For Immediate Release
December 15, 2014
Contact: Kathleen Bergen
Phone: (404) 305-5100; Email: Kathleen Bergen
ATLANTA – The U.S. Department of Transportation’s Federal Aviation Administration (FAA) is proposing civil penalties ranging from $54,000 to $91,000 against seven companies for allegedly violating Hazardous Materials Regulations.
The FAA alleges that in the cases of New Chapter, Click Bond, All Tire Supply and Kretek International, the shipments were not accompanied by shipping papers to indicate the hazardous nature of their contents and were not marked, labeled or packed in accordance with the Hazardous Materials Regulations. The FAA also alleges the companies failed to provide emergency response information and failed to ensure their employees had received required hazardous materials training.
The allegations against Q.G. Investments, Harland Clarke and Quimica Bicentenario are the same except the FAA is not alleging a training violation by Q.G. Investments and is not alleging packaging violations by Harland Clarke and Quimica Bicentenario.
The cases are as follows:
$91,000 against New Chapter, Inc. of Brattleboro, Vt. The FAA alleges that on July 11, 2013, New Chapter offered a shipment containing a five-gallon metal drum filled with a flammable resin solution to UPS for air transportation to Ohio. Workers at the UPS sort facility in Louisville, Ky., discovered that approximately three gallons of the resin had leaked from the drum.

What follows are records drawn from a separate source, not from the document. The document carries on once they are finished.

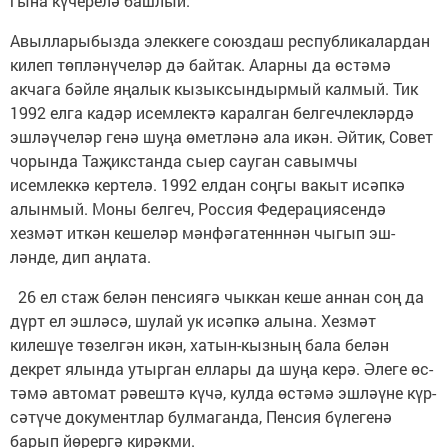
гына кү­черелә башлый.
Авылларыбызда элеккеге союздаш республикалардан
килеп төпләнүче­ләр дә байтак. Аларны да өстәмә
акчага бәйле яңалык кызыксындырмый калмый. Тик
1992 елга кадәр исем­лектә каралган белгеч­лек­ләрдә
эшләүчеләр генә шу­ңа өметләнә ала икән. Әйтик, Совет
чорында Та­җик­станда сыер сауган савымчы
исемлеккә кертелә. 1992 елдан соңгы вакыт исәпкә
алынмый. Моны белгеч, Россия Федерация­сендә
хезмәт иткән кешеләр мәнфәгатенннән чыгып эш­
ләнде, дип аңлата.
26 ел стаж белән пен­сиягә чыккан кеше аннан соң да
дүрт ел эшләсә, шулай ук исәпкә алына. Хезмәт
килешүе төзелгән икән, ха­тын-кызның бала белән
декрет ялында утырган еллары да шуңа керә. Әлеге өс­
тәмә автомат рәвештә күчә, кулда өстәмә эшләүне күр­
сәтүче документлар бул­маганда, Пенсия бүле­генә
барып йөрергә кирәк­ми.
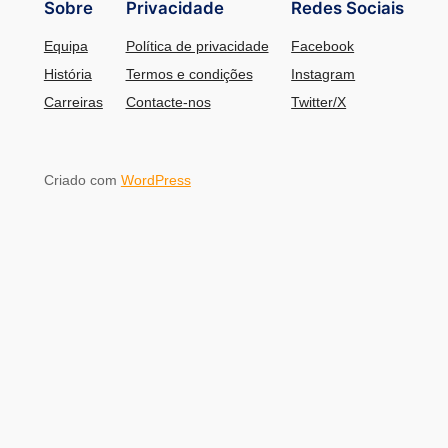
Sobre
Privacidade
Redes Sociais
Equipa
Política de privacidade
Facebook
História
Termos e condições
Instagram
Carreiras
Contacte-nos
Twitter/X
Criado com
WordPress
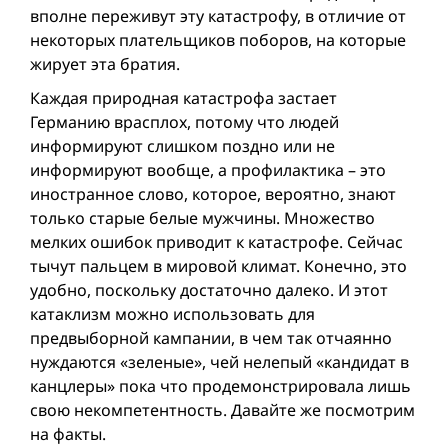
вполне переживут эту катастрофу, в отличие от
некоторых плательщиков поборов, на которые
жирует эта братия.
Каждая природная катастрофа застает
Германию врасплох, потому что людей
информируют слишком поздно или не
информируют вообще, а профилактика – это
иностранное слово, которое, вероятно, знают
только старые белые мужчины. Множество
мелких ошибок приводит к катастрофе. Сейчас
тычут пальцем в мировой климат. Конечно, это
удобно, поскольку достаточно далеко. И этот
катаклизм можно использовать для
предвыборной кампании, в чем так отчаянно
нуждаются «зеленые», чей нелепый «кандидат в
канцлеры» пока что продемонстрировала лишь
свою некомпетентность. Давайте же посмотрим
на факты.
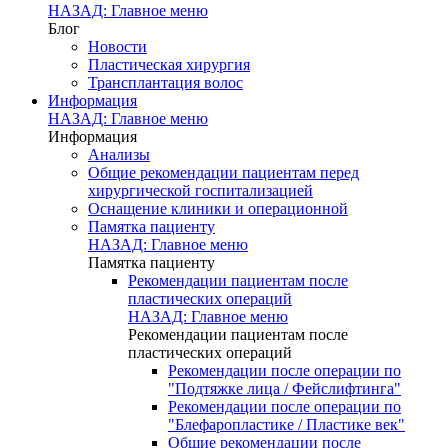
НАЗАД: Главное меню
Блог
Новости
Пластическая хирургия
Трансплантация волос
Информация
НАЗАД: Главное меню
Информация
Анализы
Общие рекомендации пациентам перед
хирургической госпитализацией
Оснащение клиники и операционной
Памятка пациенту
НАЗАД: Главное меню
Памятка пациенту
Рекомендации пациентам после
пластических операций
НАЗАД: Главное меню
Рекомендации пациентам после
пластических операций
Рекомендации после операции по
"Подтяжке лица / Фейслифтинга"
Рекомендации после операции по
"Блефаропластике / Пластике век"
Общие рекомендации после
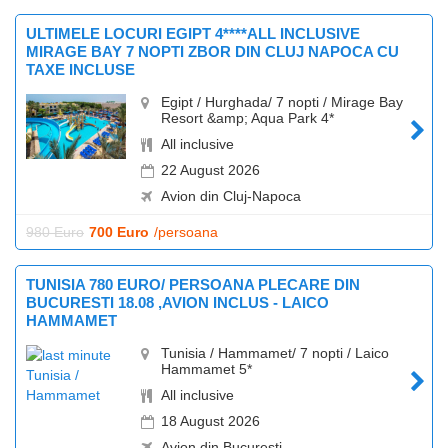
ULTIMELE LOCURI EGIPT 4****ALL INCLUSIVE
MIRAGE BAY 7 NOPTI ZBOR DIN CLUJ NAPOCA CU
TAXE INCLUSE
Egipt / Hurghada/ 7 nopti / Mirage Bay
Resort &amp; Aqua Park 4*
All inclusive
22 August 2026
Avion din Cluj-Napoca
980 Euro
700 Euro
/persoana
TUNISIA 780 EURO/ PERSOANA PLECARE DIN
BUCURESTI 18.08 ,AVION INCLUS - LAICO
HAMMAMET
Tunisia / Hammamet/ 7 nopti / Laico
Hammamet 5*
All inclusive
18 August 2026
Avion din Bucuresti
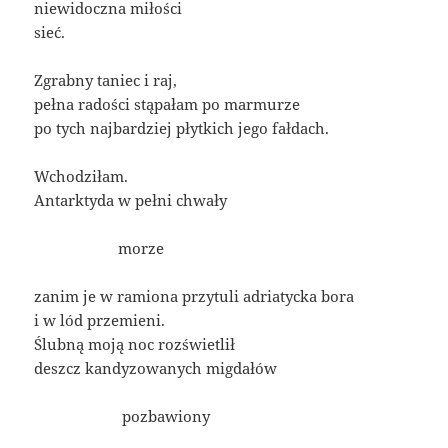
niewidoczna miłości
sieć.
Zgrabny taniec i raj,
pełna radości stąpałam po marmurze
po tych najbardziej płytkich jego fałdach.
Wchodziłam.
Antarktyda w pełni chwały
____________
morze
zanim je w ramiona przytuli adriatycka bora
i w lód przemieni.
Ślubną moją noc rozświetlił
deszcz kandyzowanych migdałów
____________
pozbawiony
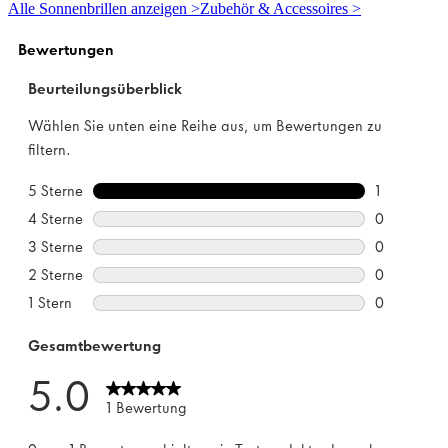
5
Alle Sonnenbrillen anzeigen >
Zubehör & Accessoires >
Sternen.
1
Bewertung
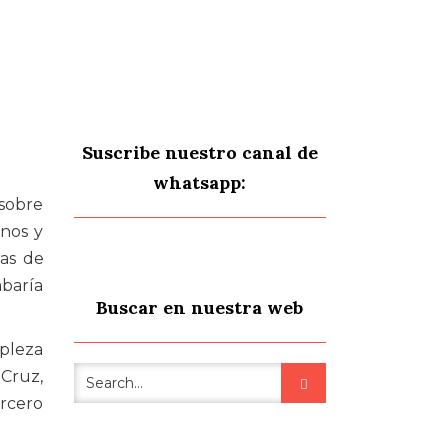
Suscribe nuestro canal de
whatsapp:
 sobre
mnos y
ras de
baría
Buscar en nuestra web
mpleza
 Cruz,
ercero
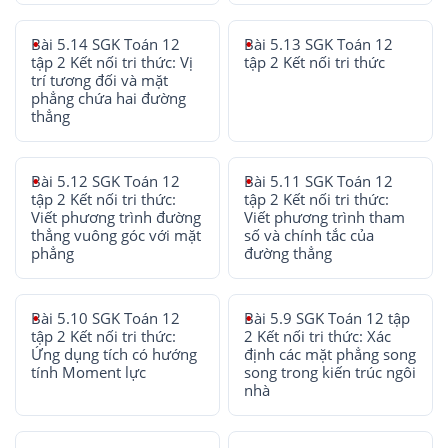
Bài 5.14 SGK Toán 12
Bài 5.13 SGK Toán 12
tập 2 Kết nối tri thức: Vị
tập 2 Kết nối tri thức
trí tương đối và mặt
phẳng chứa hai đường
thẳng
Bài 5.12 SGK Toán 12
Bài 5.11 SGK Toán 12
tập 2 Kết nối tri thức:
tập 2 Kết nối tri thức:
Viết phương trình đường
Viết phương trình tham
thẳng vuông góc với mặt
số và chính tắc của
phẳng
đường thẳng
Bài 5.10 SGK Toán 12
Bài 5.9 SGK Toán 12 tập
tập 2 Kết nối tri thức:
2 Kết nối tri thức: Xác
Ứng dụng tích có hướng
định các mặt phẳng song
tính Moment lực
song trong kiến trúc ngôi
nhà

New Chapter is scheduled to meet with the FAA in January to discuss the case.
$81,000 against Q.G. Investments, LLC of Sanford, Fla. The FAA alleges that on Jan. 23, 2013, Q.G. Investments offered a shipment containing 46 packages of sparklers to United Airlines for air transportation from Orlando, Fla. to Tanzania, Africa. Sparklers are explosive fireworks, which are forbidden aboard passenger-carrying aircraft. United Airlines’ contract cargo handling company discovered the shipment at Orlando International Airport.
Q.G. Investments has requested to meet with the FAA to discuss the case.
$78,000 against Click Bond, Inc. of Carson City, Nev. The FAA alleges that on April 22, 2013, Click Bond offered a nylon bag containing eight packets totaling one ounce of polyester resin adhesive to UPS for air transportation from North Carolina to Ft. Lauderdale, Fla. Polyester resin adhesive is a flammable liquid.
Click Bond has requested to meet with the FAA to discuss the case.
$66,500 against All Tire Supply Co. of Houston, Texas. The FAA alleges that on Feb. 25, 2013, All Tire Supply offered a shipment containing four one-gallon metal cans of paint, which is a flammable liquid, to DHL Worldwide Express for air transportation to Sydney, Australia. Workers at the DHL sort facility in Erlanger, Ky., discovered the shipment leaking.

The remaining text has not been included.